Washington State was consistently good in Kyle Smith's first four years, which already was a marked improvement considering he led the Cougars to their first winning season in a decade. Year Five was supposed to be more of the same for WSU — especially considering that the Cougars lost their top four scorers in the offseason (two in the transfer portal and two to the NBA). Instead, Washington State is 21-6, at the top of the Pac-12, and coming off a regular season sweep of top-five Arizona.

The Cougs are one of the hottest teams in the country, winning 11 of their last 12 games, and they have done so thanks to the contributions of some unexpected players. Isaac Jones (15.8 PPG, 7.6 RPG) spent last year at Idaho after three years at community college. Jaylen Wells (11.8 PPG, 45.9 3P%) played his first two collegiate seasons at the DII level. And then there is Myles Rice, a class of 2021 product who had no high-major offers, redshirted his first year, then missed all of last season as he battled Hodgkin’s Lymphoma. Finally healthy, Rice is second on the team with 15.5 PPG and leads WSU with 3.7 APG.

With Washington State essentially a lock for its first NCAA Tournament apperance since 2008 (the second-longest drought among Power Conference schools), Kyle Smith deserves a world of credit — especially considering the recent roster turnover. He is the Naismith Coach of the Year favorite.

LaMont Paris (South Carolina)

Lamont Paris paid his dues as an assistant coach, spending 20 years further down the bench before his first opportunity to lead a program. He began at the Division III level before eventually patrolling the sidelines for Akron and Wisconsin. Now, in just his second year at South Carolina, Paris has the Gamecocks among the leaders in the SEC (21-5 overall, 9-4 in the SEC) and ranked 20th in the latest AP Poll. This is even more impressive considering that this South Carolina squad won 11 games a year ago.

While South Carolina reached the Final Four in 2017, historically, the program has experienced little success. The 2017 run is the only time in the last 50 years that the Gamecocks advanced past the First Round of the NCAA Tournament, and they have just 12 20-win seasons during that span. USC is poised to wear home jerseys come March and LaMont Paris is the architect behind this turnaround.

Danny Sprinkle (Utah State)

Danny Sprinkle is the third coach in fours season for Utah State — a program that has made a habit of great coaching hires in recent years. Year One under Sprinkle was supposed to be a rebuild. Head coach Ryan Odom left for VCU and the Aggies had to replace all 10 players that scored a point last season. Sprinkle — fresh off an NCAA Tournament apperance with Montana State — brought along two of his key players in guard Darius Brown and big man Great Osobor.
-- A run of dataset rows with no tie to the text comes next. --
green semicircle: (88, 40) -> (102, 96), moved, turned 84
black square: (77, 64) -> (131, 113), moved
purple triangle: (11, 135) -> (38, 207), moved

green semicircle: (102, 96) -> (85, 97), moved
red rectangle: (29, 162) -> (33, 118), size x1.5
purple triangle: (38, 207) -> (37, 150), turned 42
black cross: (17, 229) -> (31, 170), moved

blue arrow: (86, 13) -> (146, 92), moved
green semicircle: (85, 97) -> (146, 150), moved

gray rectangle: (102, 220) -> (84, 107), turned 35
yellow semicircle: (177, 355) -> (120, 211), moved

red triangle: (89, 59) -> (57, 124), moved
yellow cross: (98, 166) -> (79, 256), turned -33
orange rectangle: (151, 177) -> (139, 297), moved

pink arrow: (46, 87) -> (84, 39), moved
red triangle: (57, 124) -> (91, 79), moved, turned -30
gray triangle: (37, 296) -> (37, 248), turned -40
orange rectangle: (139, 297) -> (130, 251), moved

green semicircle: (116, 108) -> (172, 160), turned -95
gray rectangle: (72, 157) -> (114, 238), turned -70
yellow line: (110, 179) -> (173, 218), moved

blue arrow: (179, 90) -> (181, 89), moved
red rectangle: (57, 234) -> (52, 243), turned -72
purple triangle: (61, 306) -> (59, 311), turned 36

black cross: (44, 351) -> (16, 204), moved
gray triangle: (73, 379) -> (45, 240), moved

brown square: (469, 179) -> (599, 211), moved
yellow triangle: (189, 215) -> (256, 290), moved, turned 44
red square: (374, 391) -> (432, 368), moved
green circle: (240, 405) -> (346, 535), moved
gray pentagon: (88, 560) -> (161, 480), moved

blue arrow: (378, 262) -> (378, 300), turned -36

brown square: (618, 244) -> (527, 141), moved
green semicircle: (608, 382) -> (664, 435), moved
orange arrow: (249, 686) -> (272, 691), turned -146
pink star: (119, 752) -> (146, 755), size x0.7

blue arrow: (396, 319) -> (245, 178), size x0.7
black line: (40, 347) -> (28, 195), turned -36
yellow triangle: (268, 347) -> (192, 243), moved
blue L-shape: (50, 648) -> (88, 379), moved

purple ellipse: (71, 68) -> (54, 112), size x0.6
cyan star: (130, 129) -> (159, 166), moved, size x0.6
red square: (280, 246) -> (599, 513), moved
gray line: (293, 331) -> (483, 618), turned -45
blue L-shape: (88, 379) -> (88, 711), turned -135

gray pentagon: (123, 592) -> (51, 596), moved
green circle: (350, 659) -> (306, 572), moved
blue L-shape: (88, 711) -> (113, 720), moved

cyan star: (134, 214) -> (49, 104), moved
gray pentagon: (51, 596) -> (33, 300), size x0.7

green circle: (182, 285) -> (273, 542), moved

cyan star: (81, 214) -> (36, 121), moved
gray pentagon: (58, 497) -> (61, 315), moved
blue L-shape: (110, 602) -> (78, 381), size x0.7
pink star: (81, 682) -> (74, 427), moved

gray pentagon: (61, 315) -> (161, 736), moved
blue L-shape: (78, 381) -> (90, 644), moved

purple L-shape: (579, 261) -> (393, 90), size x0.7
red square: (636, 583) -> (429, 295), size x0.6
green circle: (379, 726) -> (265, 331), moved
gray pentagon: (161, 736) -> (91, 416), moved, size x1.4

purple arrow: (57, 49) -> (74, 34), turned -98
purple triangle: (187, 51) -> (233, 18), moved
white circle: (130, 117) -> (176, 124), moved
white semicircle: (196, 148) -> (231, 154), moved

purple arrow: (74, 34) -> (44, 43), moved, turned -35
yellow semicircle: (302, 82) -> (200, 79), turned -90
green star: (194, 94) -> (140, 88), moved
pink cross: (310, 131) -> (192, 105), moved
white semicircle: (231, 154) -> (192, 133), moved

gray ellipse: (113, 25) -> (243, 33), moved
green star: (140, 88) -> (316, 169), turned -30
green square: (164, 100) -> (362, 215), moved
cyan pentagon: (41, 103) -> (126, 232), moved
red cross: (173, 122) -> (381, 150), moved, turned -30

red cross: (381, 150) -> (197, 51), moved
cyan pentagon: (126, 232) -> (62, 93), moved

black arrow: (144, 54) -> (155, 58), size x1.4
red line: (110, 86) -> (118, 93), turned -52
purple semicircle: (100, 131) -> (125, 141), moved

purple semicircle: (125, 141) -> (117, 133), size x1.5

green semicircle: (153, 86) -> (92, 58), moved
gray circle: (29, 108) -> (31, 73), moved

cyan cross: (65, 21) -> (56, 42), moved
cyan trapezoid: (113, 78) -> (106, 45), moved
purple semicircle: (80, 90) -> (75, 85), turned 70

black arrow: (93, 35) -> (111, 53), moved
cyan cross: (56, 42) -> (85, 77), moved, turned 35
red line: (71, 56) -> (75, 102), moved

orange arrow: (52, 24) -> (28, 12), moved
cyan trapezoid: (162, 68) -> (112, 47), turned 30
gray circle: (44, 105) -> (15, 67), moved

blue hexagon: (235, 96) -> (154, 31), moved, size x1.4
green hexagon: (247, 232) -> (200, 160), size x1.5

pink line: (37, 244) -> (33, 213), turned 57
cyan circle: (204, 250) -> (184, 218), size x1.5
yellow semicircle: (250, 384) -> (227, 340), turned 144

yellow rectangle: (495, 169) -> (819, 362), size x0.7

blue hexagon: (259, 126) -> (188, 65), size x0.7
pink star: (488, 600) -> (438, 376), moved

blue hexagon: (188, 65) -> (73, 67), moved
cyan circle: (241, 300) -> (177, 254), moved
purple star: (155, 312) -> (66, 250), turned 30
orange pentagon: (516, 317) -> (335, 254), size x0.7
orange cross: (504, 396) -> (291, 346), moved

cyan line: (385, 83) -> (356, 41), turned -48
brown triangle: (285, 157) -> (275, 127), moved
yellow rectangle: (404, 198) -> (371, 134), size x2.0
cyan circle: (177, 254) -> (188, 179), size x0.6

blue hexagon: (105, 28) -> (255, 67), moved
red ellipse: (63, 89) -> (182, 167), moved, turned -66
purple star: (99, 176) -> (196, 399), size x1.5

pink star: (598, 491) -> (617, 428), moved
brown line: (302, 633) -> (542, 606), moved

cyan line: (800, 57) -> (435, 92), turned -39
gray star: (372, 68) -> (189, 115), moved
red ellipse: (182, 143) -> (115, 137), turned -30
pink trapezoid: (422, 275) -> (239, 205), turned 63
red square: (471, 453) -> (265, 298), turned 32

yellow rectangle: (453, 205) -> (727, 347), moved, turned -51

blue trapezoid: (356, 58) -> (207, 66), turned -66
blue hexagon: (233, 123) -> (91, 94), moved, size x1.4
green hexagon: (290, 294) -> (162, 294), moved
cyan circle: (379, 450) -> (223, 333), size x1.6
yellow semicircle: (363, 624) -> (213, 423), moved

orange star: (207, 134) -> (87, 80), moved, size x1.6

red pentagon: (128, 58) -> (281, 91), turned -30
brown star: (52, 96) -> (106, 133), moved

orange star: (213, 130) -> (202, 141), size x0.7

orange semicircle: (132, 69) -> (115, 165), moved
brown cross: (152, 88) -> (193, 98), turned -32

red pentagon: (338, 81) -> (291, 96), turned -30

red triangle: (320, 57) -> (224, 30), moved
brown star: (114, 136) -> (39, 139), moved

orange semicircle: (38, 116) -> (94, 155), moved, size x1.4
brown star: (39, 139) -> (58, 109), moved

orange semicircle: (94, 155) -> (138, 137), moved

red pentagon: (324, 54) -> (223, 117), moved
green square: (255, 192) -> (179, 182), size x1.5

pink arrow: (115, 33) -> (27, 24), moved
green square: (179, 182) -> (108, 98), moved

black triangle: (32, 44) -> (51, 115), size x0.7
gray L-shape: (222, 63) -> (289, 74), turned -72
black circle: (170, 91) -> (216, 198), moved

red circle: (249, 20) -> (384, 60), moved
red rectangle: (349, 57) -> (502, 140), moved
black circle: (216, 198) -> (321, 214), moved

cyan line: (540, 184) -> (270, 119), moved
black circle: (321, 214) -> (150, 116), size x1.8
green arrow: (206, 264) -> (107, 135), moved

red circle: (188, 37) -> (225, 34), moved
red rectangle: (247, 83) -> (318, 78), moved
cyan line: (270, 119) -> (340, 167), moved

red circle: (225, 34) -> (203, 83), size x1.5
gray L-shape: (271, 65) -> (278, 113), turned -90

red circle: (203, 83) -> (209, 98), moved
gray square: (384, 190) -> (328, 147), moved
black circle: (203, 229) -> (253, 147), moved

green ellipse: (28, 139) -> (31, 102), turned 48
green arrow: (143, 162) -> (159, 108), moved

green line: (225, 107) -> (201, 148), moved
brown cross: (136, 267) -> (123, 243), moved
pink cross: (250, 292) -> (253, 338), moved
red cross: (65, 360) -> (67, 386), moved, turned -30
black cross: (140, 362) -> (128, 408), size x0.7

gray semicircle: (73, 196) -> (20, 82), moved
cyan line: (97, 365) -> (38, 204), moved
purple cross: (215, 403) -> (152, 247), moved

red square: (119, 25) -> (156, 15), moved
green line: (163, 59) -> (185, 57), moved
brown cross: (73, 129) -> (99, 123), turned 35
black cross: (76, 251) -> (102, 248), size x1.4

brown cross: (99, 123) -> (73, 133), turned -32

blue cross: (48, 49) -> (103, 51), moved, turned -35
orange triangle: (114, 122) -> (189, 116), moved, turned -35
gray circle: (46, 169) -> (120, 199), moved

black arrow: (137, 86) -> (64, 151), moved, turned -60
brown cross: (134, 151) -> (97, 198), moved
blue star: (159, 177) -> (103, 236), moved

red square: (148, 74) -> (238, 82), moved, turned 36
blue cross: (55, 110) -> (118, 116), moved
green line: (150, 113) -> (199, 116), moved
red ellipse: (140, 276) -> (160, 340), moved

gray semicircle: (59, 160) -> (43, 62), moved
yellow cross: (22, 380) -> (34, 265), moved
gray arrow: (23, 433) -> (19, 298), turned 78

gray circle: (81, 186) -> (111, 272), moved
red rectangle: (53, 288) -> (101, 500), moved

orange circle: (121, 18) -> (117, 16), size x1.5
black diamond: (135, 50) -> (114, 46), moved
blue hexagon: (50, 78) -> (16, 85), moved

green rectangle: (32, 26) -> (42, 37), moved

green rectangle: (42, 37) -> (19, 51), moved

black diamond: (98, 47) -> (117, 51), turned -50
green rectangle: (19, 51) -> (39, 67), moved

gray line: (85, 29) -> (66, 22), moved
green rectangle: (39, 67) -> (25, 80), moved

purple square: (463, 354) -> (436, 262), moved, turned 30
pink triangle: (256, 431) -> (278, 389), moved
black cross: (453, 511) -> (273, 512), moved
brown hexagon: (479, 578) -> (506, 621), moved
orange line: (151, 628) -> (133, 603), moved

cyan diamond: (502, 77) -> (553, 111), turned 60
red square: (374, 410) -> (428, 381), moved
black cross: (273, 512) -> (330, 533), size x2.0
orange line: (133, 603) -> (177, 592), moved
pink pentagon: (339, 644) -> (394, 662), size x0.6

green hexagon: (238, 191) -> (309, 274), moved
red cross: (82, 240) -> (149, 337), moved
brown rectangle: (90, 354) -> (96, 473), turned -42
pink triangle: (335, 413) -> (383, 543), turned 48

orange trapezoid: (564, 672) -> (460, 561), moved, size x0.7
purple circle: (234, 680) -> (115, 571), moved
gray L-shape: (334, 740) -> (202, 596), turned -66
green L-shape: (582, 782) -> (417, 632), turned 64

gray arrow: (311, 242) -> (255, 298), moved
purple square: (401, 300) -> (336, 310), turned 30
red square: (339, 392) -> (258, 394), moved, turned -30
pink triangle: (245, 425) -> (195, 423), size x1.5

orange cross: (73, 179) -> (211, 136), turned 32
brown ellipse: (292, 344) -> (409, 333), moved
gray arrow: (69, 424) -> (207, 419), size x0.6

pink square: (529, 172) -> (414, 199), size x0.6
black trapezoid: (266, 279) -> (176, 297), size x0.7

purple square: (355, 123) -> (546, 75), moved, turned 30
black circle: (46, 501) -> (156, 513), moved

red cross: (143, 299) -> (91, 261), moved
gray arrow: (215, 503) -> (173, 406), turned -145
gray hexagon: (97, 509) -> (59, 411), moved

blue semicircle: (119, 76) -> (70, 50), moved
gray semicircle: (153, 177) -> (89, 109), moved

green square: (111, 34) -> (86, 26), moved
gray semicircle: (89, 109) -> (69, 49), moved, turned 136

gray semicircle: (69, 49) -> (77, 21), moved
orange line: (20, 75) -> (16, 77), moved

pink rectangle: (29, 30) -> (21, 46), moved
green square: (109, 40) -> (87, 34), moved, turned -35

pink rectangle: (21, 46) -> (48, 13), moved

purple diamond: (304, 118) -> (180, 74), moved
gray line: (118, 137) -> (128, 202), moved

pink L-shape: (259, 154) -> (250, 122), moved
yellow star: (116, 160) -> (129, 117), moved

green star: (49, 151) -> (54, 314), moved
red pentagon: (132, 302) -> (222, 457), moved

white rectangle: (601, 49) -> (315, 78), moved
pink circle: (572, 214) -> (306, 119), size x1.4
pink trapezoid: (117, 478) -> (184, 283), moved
Both have blossomed in the Mountain West despite the step up in competition, as USU is 22-5 and in first place in the conference (10-4 in the MWC). Brown is third in the league in assists (6.3 APG) while Osobor leads the league in rebounds and is second in scoring (17.8 PPG, 9.1 RPG). The Aggies are on pace for yet another NCAAT berth, considering that every major contributor on this team played elsewhere last season, Danny Sprinkle is among the favorites for Naismith Coach of the Year.